Trade will also continue to focus heavily on China's demand for commodities, which have helped Brazil resist the downturn in the global economy. "The expansion of trade with China can be infinite," said Mantega, who was speaking on the sidelines of the Rio+20 sustainability conference. "China is fast growing and wants to stimulate consumption so they will continue to buy our commodities. There are no limits."
In Brazil, the global export of meat and commodities has  been one of the biggest drivers of deforestation in the Amazon for cattle and conversation of the cerrado (native savannah) for agriculture.

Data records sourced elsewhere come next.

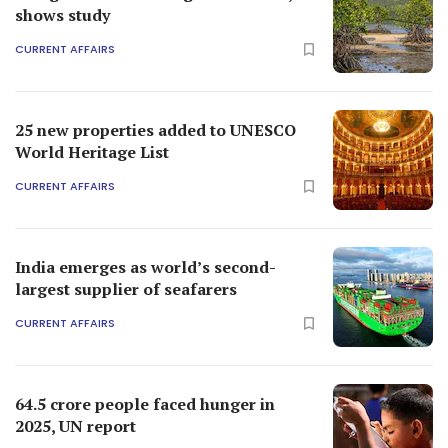
shows study
CURRENT AFFAIRS
25 new properties added to UNESCO
World Heritage List
CURRENT AFFAIRS
India emerges as world’s second-
largest supplier of seafarers
CURRENT AFFAIRS
64.5 crore people faced hunger in
2025, UN report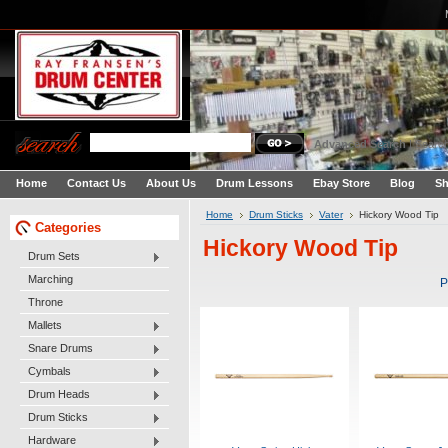
Advanced Search
|
Search
Home
Contact Us
About Us
Drum Lessons
Ebay Store
Blog
Sh
Home
Drum Sticks
Vater
Hickory Wood Tip
Categories
Hickory Wood Tip
Drum Sets
Marching
P
Throne
Mallets
Snare Drums
Cymbals
Drum Heads
Drum Sticks
Hardware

In the US, where native prairies are long gone, the global demand is playing out like this:

Factory_Farm_pig

Meatifest destiny: How Big Meat is taking over the Midwest



(reposted from Grist)

When the Des Moines Register ran a front-page story last week, calling into question the growth of concentrated animal feeding operations (CAFOs) in the state, it wasn’t environmentalists or animal rights activists who went on record against the facilities. No, the article featured ex-hog farmers who have been vocal in opposing new factory farms, as well as several Iowans who don’t want to see huge facilities — nor the “poo lagoons” that go along with them — take over the landscape.

Some 19.7 million pigs are raised in Iowa CAFOs every year, and that number is likely to keep climbing. A chart of livestock construction permits that ran with the Register story certainly projects growth. It reads:
2006……………310
2007………….. 252
2008………….. 218
2009……………. 60
2010…………….. 62
2011……………. 132
2012 (by 6/07).. 91
That’s right, after a “slump” in 2009 and 2010, the industry is back to its CAFO-building ways, with 91 permits issued so far this year. And remember, these are not small facilities; according to the Register, each facility contains around 4,400 hogs in two buildings.


Click to embiggen.

Looking at these numbers, it’s easy to wonder: How much longer can the state (or the region for that matter) handle this kind of growth? When the nonprofit advocacy group Food and Water Watch created this Factory Farm Map back in 2007, Iowa was already one of the states most saturated with CAFOs (see image). According to the chart above, over 500 CAFOs may have been built since then. Of course not all that growth has to mean new operations — some permits may be for the expansion of preexisting buildings — but if even half that number resulted in new facilities, it’s a cause for concern.

Why exactly do we need so many new CAFOs if American meat consumption has gone down? The answer — as it is with so much economic growth these days — is China. Apparently, they’ve gone a little pork-crazy over there. And China just surpassed us as the nation with the biggest meat-tooth in the world (we’re still ahead of them on a per capita basis, but they have a lot more people than we do).

Another recent article in the Iowa Farm Journal reports on new free-trade agreements with South Korea, Colombia, and Panama, but zeroes in on China as the ultimate target of U.S. pork industry expansion. It quotes Laurie Hueneke, U.S. director of international trade policy, saying, “The biggest prize is China.”